In SAD most fears are perceived rather than real. Thus psychological treatment could be beneficial in most cases. It is important to understand that unlike positive emotions, negative emotions do not leave us on suppression, they rather get stronger and more active. 

  • Thus the first step is to recognize all those negative emotions, it is not a bad idea to have a diary and jot down all the negative moments along with all the details. Once you know that most common negative thoughts that come to your mind, you can move on to the second step. Next step involves challenging the negative thoughts and introducing positive thoughts. So if you have fear of bargaining, you must tell yourself that there is no risk or harm in asking once, else you always have an option to agree.
  • Another strategy is to refocus your thoughts on the task at hand and avoid thinking too much about it. So if you have to propose a toast, just do it, stop thinking about what others may think or not. Just say what comes to your heart, without thinking overly. You would be amazed at your success in most cases.
  • In case of negative emotions, exposure works better rather than avoidance. Thus once you have made the list of your worst fears, get prepared to face them. If you feel worried or ashamed to ask certain questions (e.g. Related to your sexual life) to your doctor, prepare a list and in next visit make sure that you ask each of the questions in a confident manner. After discussing something feared, a person will feel relaxed and slowly fears would sublime.
  • Take lessons to improve your social skills. Like lessons in public speaking or dancing would really help.
  • Learn relaxation techniques, be it breathing exercises, or meditation. They help in to improve almost every symptom related to neurodegenerative diseases.
  • Another simple strategy is to imagine your worst fear. Think about it, and think about the worst consequences. So what if you ask a doctor about your sexual problems related to Parkinson’s, would doctor start laughing at your problem? Would doctor make jokes? Would doctor go and tell everyone in the clinic and your neighborhood about it? You know that answer, isn’t it? None of this will happen. Thus imagining your worst fear may infect help you to overcome it.
  • Meeting new people is another way to overcome your social phobias. Try to meet new people at your place of work, or start going to health club which will have the double benefit of physical exercise and social interaction, join group lessons (learning anew language, cooking, dancing).

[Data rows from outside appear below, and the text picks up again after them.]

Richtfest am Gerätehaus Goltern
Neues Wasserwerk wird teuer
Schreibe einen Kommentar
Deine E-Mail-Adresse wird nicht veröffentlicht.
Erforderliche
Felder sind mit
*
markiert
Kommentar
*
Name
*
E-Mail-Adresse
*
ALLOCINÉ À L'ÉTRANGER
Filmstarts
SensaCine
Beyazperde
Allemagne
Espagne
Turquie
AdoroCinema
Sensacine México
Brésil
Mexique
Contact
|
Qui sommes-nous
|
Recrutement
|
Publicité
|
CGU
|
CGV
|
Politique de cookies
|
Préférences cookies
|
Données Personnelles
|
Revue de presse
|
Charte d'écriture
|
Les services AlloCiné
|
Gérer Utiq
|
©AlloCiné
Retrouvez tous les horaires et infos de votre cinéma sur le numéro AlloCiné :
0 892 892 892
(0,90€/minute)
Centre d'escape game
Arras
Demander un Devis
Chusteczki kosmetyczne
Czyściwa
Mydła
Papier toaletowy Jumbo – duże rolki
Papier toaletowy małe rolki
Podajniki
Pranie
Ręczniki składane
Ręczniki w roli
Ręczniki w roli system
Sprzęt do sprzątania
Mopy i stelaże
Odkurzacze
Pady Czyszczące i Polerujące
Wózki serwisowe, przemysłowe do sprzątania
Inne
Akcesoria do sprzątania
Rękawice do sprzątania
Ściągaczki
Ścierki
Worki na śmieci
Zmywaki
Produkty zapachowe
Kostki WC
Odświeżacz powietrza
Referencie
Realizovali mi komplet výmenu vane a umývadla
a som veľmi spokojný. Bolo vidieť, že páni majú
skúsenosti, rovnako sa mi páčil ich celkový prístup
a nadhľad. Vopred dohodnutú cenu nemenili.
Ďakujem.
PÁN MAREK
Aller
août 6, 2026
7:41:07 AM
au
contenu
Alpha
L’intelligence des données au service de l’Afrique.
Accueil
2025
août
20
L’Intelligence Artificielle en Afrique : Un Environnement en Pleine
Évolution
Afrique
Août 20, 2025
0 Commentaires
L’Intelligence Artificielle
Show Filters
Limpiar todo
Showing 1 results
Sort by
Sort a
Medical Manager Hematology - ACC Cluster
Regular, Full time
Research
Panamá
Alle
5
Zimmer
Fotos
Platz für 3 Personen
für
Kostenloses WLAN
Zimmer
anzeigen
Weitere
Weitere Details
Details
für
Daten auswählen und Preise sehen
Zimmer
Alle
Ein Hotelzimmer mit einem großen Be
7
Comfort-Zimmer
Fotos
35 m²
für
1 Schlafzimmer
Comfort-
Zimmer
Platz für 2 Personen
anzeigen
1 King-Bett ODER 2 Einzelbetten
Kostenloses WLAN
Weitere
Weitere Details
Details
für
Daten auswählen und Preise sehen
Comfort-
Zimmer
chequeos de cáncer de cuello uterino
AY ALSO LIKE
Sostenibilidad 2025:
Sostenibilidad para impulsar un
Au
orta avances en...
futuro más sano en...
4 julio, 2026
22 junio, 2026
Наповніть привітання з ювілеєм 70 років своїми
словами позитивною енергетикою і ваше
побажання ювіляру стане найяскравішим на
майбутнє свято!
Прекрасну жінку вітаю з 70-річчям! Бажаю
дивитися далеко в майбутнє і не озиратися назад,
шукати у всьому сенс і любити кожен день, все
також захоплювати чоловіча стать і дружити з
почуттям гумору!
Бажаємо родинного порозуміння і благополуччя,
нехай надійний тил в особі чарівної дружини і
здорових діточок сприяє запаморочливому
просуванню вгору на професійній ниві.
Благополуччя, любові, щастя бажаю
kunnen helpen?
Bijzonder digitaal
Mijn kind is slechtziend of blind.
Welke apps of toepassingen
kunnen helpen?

Finally, remember that practice makes men and women perfect, so whatever strategies you choose, just stick to them over a period of time and see the results. This list is surely not an exhaustive resource for overcoming SAD, so keep learning, participating in social activities and always have a good amount of exercise and sleep. In many situations, just a good sleep can do wonder. If you find to tackle some situation today, don’t worry, just have a sound sleep and start it all over the next day.

Parkinson’s disease is progressive, but with the right kind of planning and efforts, one can delay or even freeze the progress of disease for years if not forever.

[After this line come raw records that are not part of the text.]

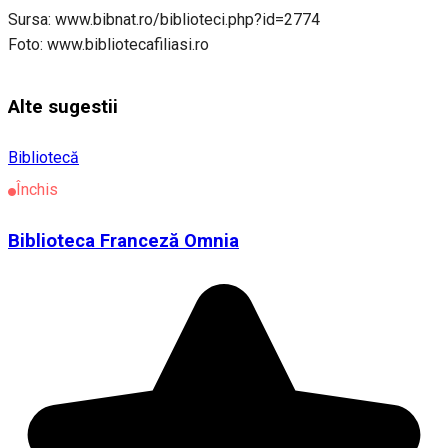
Sursa: www.bibnat.ro/biblioteci.php?id=2774
Foto: www.bibliotecafiliasi.ro
Alte sugestii
Bibliotecă
Închis
Biblioteca Franceză Omnia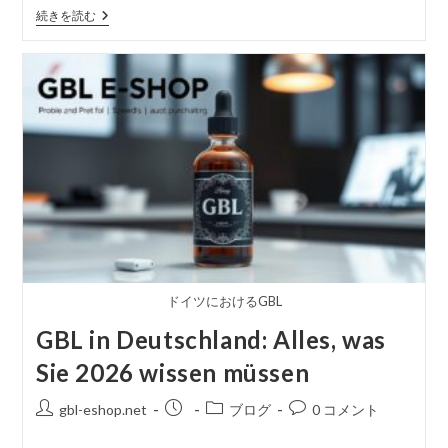
す
Ist
続きを読む
る
GBL
Ab
2026
Verboten?
Aktuelle
Gesetzeslage
&
Konzentrationsgrenzen
ドイツにおけるGBL
GBL in Deutschland: Alles, was
Sie 2026 wissen müssen
投
掲
投
コ
gbl-eshop.net
ブログ
0 コメント
稿
載
稿
メ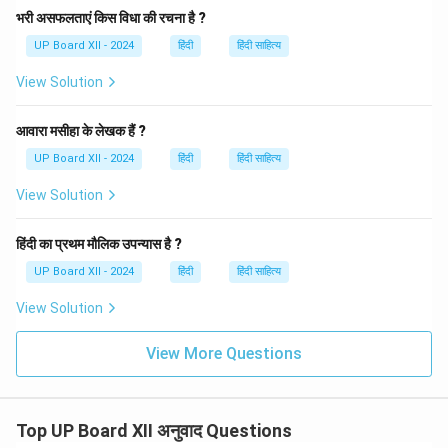
भरी असफलताएं किस विधा की रचना है ?
Download Solution in PDF
UP Board XII - 2024
हिंदी
हिंदी साहित्य
View Solution
आवारा मसीहा के लेखक हैं ?
UP Board XII - 2024
हिंदी
हिंदी साहित्य
View Solution
हिंदी का प्रथम मौलिक उपन्यास है ?
UP Board XII - 2024
हिंदी
हिंदी साहित्य
View Solution
View More Questions
Top UP Board XII अनुवाद Questions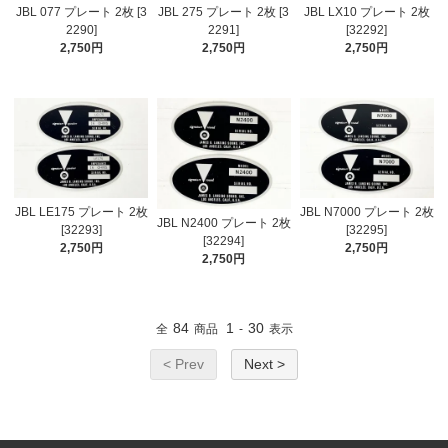
JBL 077 プレート 2枚 [3
JBL 275 プレート 2枚 [3
JBL LX10 プレート 2枚
2290]
2291]
[32292]
2,750円
2,750円
2,750円
JBL LE175 プレート 2枚
JBL N7000 プレート 2枚
JBL N2400 プレート 2枚
[32293]
[32295]
[32294]
2,750円
2,750円
2,750円
84
1
30
全
商品
-
表示
< Prev
Next >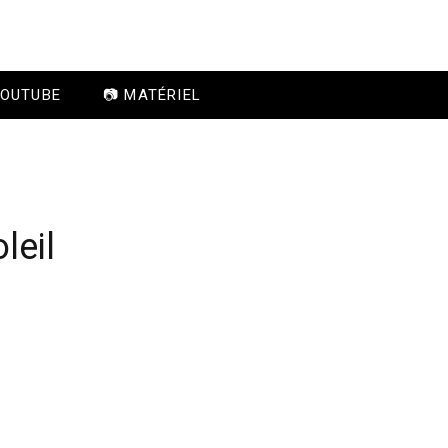
YOUTUBE
📷 MATÉRIEL
leil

1. Saldivar C, Moguel-Cobos G. Is There a Relationship Between Social Phobia and Parkinson’s Disease? (P3.078). Neurology. 2014 Apr 8;82(10 Supplement): P3.078.

2. Moriyama TS, Chagas MHN, Silveira-Moriyama L, Tumas V, Lees AJ, Crippa JA, et al. Diagnosing social anxiety in Parkinson’s disease: characteristics and frequencies according to two diagnostic criteria. Arch Clin Psychiatry São Paulo. 2016 Dec;43(6):139–42.

3. Milgrom GD, Burrows J&. Assessing and managing social anxiety disorder. Mod Med. 2007 Aug 1;32(8):28–34.